窃盗罪は、刑事事件のなかでも件数がとても多い犯罪です。だからこそ「ありふれた罪」と軽く見られがちですが、対応を誤れば前科が残り、その後の人生に長く影響します。逆に、初期の動き方を間違えなければ、不起訴で終わらせて前科を避けられる可能性も十分にあります。この記事では、窃盗罪の成立要件から刑罰の重さ、時効、逮捕後の流れ、そして前科を避けるためにもっとも大切な「示談」までを、弁護士の視点でわかりやすく整理します。

窃盗罪とは?まず押さえておきたい基本

窃盗罪は、刑法235条に定められた犯罪です。条文はとてもシンプルで、「他人の財物を窃取した者」を処罰すると書かれています。難しい言葉が並んでいますが、要するに「他人の物を、その人の意思に反して勝手に自分のものにしてしまう」行為が窃盗にあたります。万引きやスリ、置き引き、自転車の無断持ち去りなど、日常で耳にするトラブルの多くがこの窃盗罪に分類されます。

ここで一つ知っておいてほしいのは、窃盗罪には「不法領得の意思」というキーワードがあるという点です。これは、他人の物を自分の物として使ったり処分したりするつもりがあったかどうかを問うものです。たとえば、一時的に借りてすぐ返すつもりだった場合と、最初から自分の物にするつもりだった場合とでは、法的な評価が変わってきます。あなたの状況がどちらに近いのかは、後の弁護活動でも重要なポイントになります。

また、窃盗罪は「暴行や脅迫を用いていない」ことが前提です。
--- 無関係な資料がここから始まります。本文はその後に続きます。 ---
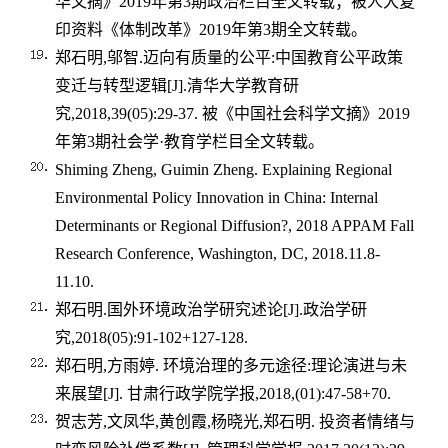
华文摘》
2019
年第
3
期政治栏目全文转载；被人大复
印资料《体制改革》
2019
年第
3
期全文转载。
郑石明
,
邬智
.
迈向有质量的公平
:
中国教育公平政策
变迁与转型逻辑
[J].
清华大学教育研
究
,2018,39(05):29-37.
被《中国社会科学文摘》
2019
年第
3
期社会学
·
教育学栏目全文转载。
Shiming Zheng, Guimin Zheng. Explaining Regional
Environmental Policy Innovation in China: Internal
Determinants or Regional Diffusion?, 2018 APPAM Fall
Research Conference, Washington, DC, 2018.11.8-
11.10.
郑石明
.
国外环境政治学研究述论
[J].
政治学研
究
,2018(05):91-102+127-128.
郑石明
,
方雨婷
.
环境治理的多元途径
:
理论演进与未
来展望
[J].
甘肃行政学院学报
,2018,(01):47-58+70.
贺志芳
,
文凤华
,
黄创霞
,
杨晓光
,
郑石明
.
投资者情绪与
もし相手を脅したり殴ったりして物を奪えば、それは窃盗ではなく、より重い強盗罪になります。コンビニで商品をこっそりポケットに入れるのが窃盗、店員を突き飛ばして奪うのが強盗、というイメージを持っておくと整理しやすいでしょう。

なお、似た言葉に「横領」や「詐欺」がありますが、これらは窃盗とは区別されます。横領は、他人から預かって自分が管理している物を着服する罪で、もともと相手の占有下にない点が窃盗と違います。詐欺は、人をだまして財物を交付させる罪で、被害者が「自分の意思で」渡してしまう点が特徴です。これに対して窃盗は、相手の意思に反してその占有を奪う行為を指します。同じ財産犯でも成立要件が異なるため、自分の行為がどれにあたるのかによって、見通しも対応も変わってきます。

窃盗罪が成立する3つの要素

窃盗罪が成立するかどうかは、大きく分けて次の3つの要素から判断されます。順番に見ていきましょう。

  • 他人の財物であること……自分の物や、誰の物でもない物を取っても窃盗にはなりません。あくまで「他人が持っている物」が対象です。
  • 窃取したこと……持ち主の意思に反して、その占有(事実上の支配)を自分のもとへ移す行為を指します。レジを通さずに店外へ出た時点で「窃取した」と評価されることが多いです。
  • 不法領得の意思があること……他人の物を自分の物のように利用・処分する意思を持っていたかどうかが問われます。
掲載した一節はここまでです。